-------- Input for this task --------
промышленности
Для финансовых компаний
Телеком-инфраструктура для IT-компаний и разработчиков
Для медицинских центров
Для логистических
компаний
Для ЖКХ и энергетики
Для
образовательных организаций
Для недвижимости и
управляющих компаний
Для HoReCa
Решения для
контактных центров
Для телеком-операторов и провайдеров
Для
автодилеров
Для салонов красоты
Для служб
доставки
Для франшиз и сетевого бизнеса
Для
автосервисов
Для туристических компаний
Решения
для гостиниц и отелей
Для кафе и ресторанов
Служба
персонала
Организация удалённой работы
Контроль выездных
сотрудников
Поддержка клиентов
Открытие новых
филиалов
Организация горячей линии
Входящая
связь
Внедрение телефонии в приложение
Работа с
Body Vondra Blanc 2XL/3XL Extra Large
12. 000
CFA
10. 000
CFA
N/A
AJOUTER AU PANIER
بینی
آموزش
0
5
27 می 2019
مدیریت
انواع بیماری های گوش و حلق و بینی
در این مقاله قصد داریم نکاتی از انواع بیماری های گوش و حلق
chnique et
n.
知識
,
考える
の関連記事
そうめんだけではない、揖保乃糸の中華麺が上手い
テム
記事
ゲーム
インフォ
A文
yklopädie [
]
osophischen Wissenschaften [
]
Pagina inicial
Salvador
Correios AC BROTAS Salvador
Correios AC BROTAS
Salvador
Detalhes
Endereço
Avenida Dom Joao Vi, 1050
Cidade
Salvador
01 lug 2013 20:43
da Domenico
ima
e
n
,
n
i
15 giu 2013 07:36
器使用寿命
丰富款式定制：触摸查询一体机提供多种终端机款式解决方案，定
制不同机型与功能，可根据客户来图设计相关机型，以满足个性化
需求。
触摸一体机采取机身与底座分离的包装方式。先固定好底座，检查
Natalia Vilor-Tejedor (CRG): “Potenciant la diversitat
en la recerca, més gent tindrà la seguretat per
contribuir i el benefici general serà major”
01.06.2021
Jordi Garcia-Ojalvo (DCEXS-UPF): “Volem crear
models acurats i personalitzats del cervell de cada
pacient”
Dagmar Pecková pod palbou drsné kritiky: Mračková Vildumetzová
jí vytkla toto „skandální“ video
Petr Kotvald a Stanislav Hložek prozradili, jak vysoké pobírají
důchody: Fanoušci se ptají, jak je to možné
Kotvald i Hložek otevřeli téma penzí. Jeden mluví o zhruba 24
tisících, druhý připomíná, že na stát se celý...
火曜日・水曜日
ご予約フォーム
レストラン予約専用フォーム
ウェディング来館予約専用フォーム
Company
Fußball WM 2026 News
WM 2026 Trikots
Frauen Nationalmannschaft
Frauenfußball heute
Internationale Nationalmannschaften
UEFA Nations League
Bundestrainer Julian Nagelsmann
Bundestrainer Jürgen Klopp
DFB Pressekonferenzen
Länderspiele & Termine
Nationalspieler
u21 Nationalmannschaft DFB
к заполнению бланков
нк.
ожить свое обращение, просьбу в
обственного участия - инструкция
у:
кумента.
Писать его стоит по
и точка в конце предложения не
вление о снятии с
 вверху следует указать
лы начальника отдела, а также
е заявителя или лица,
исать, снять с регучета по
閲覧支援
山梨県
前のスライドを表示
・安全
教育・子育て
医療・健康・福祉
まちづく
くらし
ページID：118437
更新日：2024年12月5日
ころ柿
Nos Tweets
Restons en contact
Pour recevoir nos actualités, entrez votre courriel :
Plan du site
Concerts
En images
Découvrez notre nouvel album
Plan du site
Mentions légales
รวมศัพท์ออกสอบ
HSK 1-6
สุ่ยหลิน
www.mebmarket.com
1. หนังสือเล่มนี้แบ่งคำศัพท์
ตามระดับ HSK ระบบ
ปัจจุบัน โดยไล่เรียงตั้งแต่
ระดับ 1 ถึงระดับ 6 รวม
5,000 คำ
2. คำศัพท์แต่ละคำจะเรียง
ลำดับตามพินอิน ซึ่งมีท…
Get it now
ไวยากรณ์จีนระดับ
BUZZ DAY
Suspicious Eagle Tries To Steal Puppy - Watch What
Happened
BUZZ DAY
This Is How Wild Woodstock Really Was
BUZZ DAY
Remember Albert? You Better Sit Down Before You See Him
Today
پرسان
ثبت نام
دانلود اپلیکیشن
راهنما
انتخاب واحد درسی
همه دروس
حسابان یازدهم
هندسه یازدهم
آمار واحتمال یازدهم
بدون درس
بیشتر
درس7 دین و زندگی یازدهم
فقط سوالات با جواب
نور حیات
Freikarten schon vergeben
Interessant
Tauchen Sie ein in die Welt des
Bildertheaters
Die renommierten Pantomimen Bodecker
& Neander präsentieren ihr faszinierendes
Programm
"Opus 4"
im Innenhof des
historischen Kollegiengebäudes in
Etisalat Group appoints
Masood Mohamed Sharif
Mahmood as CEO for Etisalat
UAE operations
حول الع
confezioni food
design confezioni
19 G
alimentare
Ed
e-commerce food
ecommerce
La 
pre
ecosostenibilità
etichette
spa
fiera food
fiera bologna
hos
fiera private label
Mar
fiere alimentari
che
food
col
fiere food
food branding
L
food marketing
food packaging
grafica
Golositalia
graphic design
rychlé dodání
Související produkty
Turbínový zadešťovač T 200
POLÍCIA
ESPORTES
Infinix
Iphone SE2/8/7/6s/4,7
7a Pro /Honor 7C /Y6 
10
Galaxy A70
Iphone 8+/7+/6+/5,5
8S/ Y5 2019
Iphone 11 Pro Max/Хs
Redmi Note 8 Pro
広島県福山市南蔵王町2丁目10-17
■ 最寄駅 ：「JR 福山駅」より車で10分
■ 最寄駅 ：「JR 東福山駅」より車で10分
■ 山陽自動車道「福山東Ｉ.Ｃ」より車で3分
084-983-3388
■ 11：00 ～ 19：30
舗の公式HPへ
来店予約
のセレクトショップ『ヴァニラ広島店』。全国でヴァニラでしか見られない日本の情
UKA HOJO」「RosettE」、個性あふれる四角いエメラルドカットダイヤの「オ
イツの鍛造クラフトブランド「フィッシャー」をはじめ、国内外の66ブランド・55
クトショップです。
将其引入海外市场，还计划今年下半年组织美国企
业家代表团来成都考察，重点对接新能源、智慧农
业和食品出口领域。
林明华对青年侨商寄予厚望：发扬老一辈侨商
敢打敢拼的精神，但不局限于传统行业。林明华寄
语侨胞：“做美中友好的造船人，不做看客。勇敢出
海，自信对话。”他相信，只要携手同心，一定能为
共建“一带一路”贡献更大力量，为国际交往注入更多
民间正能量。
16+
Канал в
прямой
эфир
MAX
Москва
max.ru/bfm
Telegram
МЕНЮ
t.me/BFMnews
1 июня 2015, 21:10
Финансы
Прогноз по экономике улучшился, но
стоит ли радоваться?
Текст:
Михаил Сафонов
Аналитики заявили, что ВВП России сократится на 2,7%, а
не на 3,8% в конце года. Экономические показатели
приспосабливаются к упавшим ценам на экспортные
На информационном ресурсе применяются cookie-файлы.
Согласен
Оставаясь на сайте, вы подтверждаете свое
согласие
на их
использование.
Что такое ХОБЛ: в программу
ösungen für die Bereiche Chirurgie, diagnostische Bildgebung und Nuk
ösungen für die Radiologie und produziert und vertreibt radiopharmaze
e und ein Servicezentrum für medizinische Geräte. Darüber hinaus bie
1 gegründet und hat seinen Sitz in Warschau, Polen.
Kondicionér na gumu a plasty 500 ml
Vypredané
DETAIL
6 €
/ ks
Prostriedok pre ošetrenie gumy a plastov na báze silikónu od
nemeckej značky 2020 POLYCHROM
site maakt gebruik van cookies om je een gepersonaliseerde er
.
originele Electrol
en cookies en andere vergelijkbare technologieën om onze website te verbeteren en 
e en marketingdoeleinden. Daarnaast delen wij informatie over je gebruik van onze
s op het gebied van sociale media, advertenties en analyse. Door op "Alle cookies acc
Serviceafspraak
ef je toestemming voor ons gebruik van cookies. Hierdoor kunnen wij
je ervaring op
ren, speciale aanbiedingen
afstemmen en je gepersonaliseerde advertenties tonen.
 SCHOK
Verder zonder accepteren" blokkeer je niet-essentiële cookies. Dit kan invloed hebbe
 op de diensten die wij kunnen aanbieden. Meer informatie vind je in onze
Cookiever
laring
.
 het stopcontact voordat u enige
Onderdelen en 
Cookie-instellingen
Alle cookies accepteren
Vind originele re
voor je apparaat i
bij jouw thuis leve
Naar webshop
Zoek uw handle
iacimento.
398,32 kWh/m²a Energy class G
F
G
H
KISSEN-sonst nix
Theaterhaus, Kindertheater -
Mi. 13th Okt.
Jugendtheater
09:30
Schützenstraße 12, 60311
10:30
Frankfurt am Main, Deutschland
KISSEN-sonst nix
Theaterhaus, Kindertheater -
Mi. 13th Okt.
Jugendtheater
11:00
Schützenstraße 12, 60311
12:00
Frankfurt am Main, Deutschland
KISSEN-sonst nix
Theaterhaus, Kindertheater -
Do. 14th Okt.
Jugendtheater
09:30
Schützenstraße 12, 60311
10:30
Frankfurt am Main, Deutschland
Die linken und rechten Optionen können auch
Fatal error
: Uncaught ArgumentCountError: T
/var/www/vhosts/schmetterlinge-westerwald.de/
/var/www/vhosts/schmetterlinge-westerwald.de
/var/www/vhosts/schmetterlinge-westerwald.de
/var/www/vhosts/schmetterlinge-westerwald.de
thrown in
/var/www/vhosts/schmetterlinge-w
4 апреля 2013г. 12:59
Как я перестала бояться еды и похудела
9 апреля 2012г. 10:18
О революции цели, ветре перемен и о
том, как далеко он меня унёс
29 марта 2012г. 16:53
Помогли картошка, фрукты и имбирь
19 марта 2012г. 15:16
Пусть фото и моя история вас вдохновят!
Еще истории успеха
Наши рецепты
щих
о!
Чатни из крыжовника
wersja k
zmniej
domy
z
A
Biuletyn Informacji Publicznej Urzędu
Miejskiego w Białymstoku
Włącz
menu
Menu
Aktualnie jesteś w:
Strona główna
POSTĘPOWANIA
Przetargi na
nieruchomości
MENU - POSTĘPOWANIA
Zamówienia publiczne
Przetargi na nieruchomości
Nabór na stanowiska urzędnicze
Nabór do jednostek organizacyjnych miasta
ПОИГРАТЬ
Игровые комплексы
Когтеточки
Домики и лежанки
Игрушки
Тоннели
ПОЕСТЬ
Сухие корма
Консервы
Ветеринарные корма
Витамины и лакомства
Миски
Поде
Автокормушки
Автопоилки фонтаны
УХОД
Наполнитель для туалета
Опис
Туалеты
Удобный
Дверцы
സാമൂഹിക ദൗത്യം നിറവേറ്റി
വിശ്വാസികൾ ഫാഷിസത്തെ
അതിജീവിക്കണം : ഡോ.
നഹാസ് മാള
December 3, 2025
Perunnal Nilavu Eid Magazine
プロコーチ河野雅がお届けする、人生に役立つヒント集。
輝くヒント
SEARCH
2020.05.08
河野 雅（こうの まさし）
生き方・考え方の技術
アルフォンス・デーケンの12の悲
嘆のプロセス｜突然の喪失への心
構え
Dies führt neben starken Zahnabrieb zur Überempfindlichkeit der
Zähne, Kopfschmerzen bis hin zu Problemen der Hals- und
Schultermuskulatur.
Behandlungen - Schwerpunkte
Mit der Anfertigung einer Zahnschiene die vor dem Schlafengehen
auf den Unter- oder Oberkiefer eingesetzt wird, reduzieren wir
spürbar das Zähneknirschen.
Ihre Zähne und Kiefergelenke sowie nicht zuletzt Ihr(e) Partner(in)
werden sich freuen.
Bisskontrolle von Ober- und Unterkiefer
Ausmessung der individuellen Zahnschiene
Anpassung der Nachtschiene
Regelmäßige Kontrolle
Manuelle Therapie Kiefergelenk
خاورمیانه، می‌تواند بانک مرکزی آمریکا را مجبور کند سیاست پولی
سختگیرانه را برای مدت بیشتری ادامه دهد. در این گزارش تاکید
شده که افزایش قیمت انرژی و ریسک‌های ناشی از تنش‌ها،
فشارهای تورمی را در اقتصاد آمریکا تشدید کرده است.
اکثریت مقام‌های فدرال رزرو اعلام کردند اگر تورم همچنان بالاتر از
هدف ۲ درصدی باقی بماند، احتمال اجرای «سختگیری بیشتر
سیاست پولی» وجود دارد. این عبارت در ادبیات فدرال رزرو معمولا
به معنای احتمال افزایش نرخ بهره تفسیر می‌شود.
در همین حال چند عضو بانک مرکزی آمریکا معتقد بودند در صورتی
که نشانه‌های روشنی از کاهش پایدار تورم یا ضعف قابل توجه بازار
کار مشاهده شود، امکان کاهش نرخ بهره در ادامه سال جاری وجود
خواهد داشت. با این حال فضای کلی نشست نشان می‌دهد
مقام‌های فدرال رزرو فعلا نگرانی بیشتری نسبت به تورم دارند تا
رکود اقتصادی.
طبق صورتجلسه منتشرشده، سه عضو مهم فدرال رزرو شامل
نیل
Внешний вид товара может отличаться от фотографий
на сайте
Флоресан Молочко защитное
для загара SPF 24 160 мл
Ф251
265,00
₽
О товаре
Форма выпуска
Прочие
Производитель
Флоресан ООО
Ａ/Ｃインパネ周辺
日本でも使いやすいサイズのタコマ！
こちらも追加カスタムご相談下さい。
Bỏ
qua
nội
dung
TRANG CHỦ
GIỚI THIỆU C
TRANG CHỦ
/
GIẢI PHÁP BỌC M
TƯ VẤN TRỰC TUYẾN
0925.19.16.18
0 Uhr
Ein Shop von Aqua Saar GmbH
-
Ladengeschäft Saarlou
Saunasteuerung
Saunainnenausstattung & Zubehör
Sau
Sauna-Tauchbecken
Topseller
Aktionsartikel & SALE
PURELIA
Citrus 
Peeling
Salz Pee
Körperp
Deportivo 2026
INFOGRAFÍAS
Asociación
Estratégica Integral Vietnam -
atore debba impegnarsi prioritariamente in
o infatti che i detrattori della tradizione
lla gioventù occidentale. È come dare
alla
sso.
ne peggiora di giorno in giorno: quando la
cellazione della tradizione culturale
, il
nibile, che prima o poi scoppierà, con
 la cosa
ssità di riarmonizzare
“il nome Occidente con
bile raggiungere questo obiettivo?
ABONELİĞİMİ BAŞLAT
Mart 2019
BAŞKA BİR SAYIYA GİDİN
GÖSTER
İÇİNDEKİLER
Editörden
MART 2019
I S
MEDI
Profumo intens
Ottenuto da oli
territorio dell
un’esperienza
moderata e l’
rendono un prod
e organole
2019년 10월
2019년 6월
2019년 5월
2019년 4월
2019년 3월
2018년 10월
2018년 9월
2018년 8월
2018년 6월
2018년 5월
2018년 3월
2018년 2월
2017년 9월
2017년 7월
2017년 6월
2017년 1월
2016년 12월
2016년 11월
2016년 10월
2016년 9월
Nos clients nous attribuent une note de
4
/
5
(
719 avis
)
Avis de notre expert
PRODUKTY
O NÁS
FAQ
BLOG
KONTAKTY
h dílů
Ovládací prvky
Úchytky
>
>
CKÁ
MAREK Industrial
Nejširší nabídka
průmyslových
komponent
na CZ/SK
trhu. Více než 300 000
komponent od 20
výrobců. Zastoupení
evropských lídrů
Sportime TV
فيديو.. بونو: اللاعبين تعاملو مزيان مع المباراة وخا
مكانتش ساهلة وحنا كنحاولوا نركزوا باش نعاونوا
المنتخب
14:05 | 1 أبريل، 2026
--------
Required action
Go through the material above and copy each line that holds the string "Nabór".

Output of the task
Nabór na stanowiska urzędnicze
Nabór do jednostek organizacyjnych miasta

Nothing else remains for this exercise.